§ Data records
====

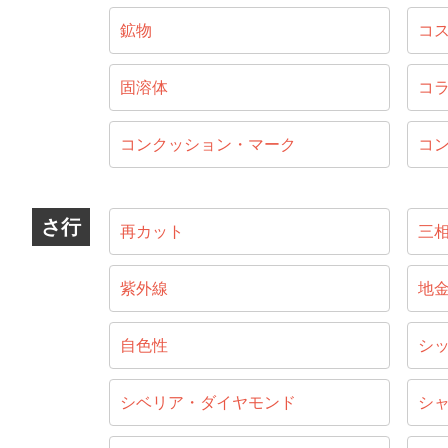
鉱物
コ
固溶体
コ
コンクッション・マーク
コ
さ行
再カット
三
紫外線
地
自色性
シ
シベリア・ダイヤモンド
シ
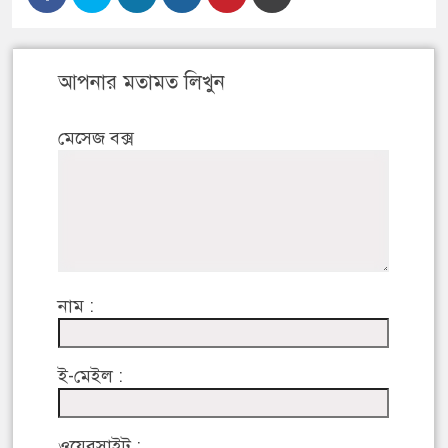
আপনার মতামত লিখুন
মেসেজ বক্স
নাম :
ই-মেইল :
ওয়েবসাইট :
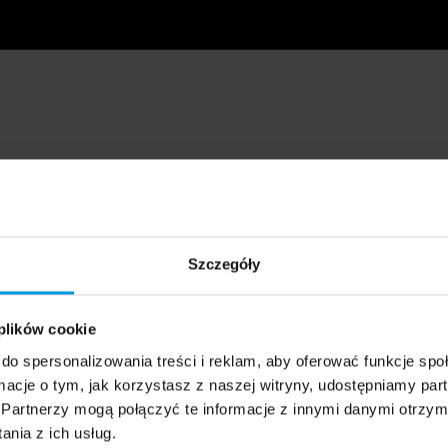
Szczegóły
 plików cookie
do spersonalizowania treści i reklam, aby oferować funkcje sp
ormacje o tym, jak korzystasz z naszej witryny, udostępniamy p
Partnerzy mogą połączyć te informacje z innymi danymi otrzym
nia z ich usług.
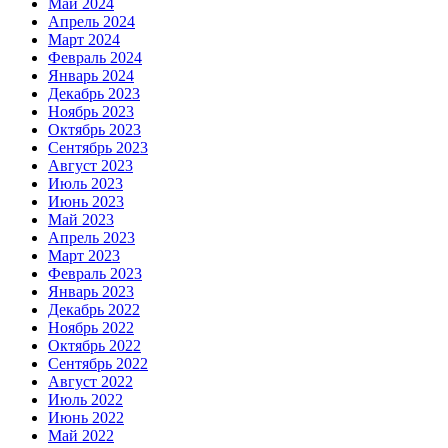
Май 2024
Апрель 2024
Март 2024
Февраль 2024
Январь 2024
Декабрь 2023
Ноябрь 2023
Октябрь 2023
Сентябрь 2023
Август 2023
Июль 2023
Июнь 2023
Май 2023
Апрель 2023
Март 2023
Февраль 2023
Январь 2023
Декабрь 2022
Ноябрь 2022
Октябрь 2022
Сентябрь 2022
Август 2022
Июль 2022
Июнь 2022
Май 2022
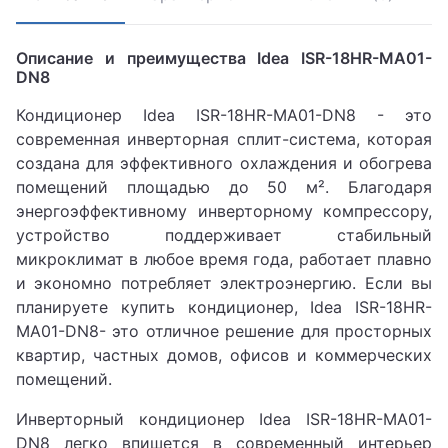
Описание и преимущества Idea ISR-18HR-MA01-
DN8
Кондиционер Idea ISR-18HR-MA01-DN8 - это
современная инверторная сплит-система, которая
создана для эффективного охлаждения и обогрева
помещений площадью до 50 м². Благодаря
энергоэффективному инверторному компрессору,
устройство поддерживает стабильный
микроклимат в любое время года, работает плавно
и экономно потребляет электроэнергию. Если вы
планируете купить кондиционер, Idea ISR-18HR-
MA01-DN8- это отличное решение для просторных
квартир, частных домов, офисов и коммерческих
помещений.
Инверторный кондиционер Idea ISR-18HR-MA01-
DN8 легко впишется в современный интерьер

====

§ Brief
All the records above must be retyped exactly, except for their pictures.

§ Exercise response
鉱物
コ
固溶体
コ
コンクッション・マーク
コ
さ行
再カット
三
紫外線
地
自色性
シ
シベリア・ダイヤモンド
シ
আপনার মতামত লিখুন
মেসেজ বক্স
নাম :
ই-মেইল :
ওয়েবসাইট :
Szczegóły
 plików cookie
do spersonalizowania treści i reklam, aby oferować funkcje sp
ormacje o tym, jak korzystasz z naszej witryny, udostępniamy p
Partnerzy mogą połączyć te informacje z innymi danymi otrzym
nia z ich usług.
Май 2024
Апрель 2024
Март 2024
Февраль 2024
Январь 2024
Декабрь 2023
Ноябрь 2023
Октябрь 2023
Сентябрь 2023
Август 2023
Июль 2023
Июнь 2023
Май 2023
Апрель 2023
Март 2023
Февраль 2023
Январь 2023
Декабрь 2022
Ноябрь 2022
Октябрь 2022
Сентябрь 2022
Август 2022
Июль 2022
Июнь 2022
Май 2022
Описание и преимущества Idea ISR-18HR-MA01-
DN8
Кондиционер Idea ISR-18HR-MA01-DN8 - это
современная инверторная сплит-система, которая
создана для эффективного охлаждения и обогрева
помещений площадью до 50 м². Благодаря
энергоэффективному инверторному компрессору,
устройство поддерживает стабильный
микроклимат в любое время года, работает плавно
и экономно потребляет электроэнергию. Если вы
планируете купить кондиционер, Idea ISR-18HR-
MA01-DN8- это отличное решение для просторных
квартир, частных домов, офисов и коммерческих
помещений.
Инверторный кондиционер Idea ISR-18HR-MA01-
DN8 легко впишется в современный интерьер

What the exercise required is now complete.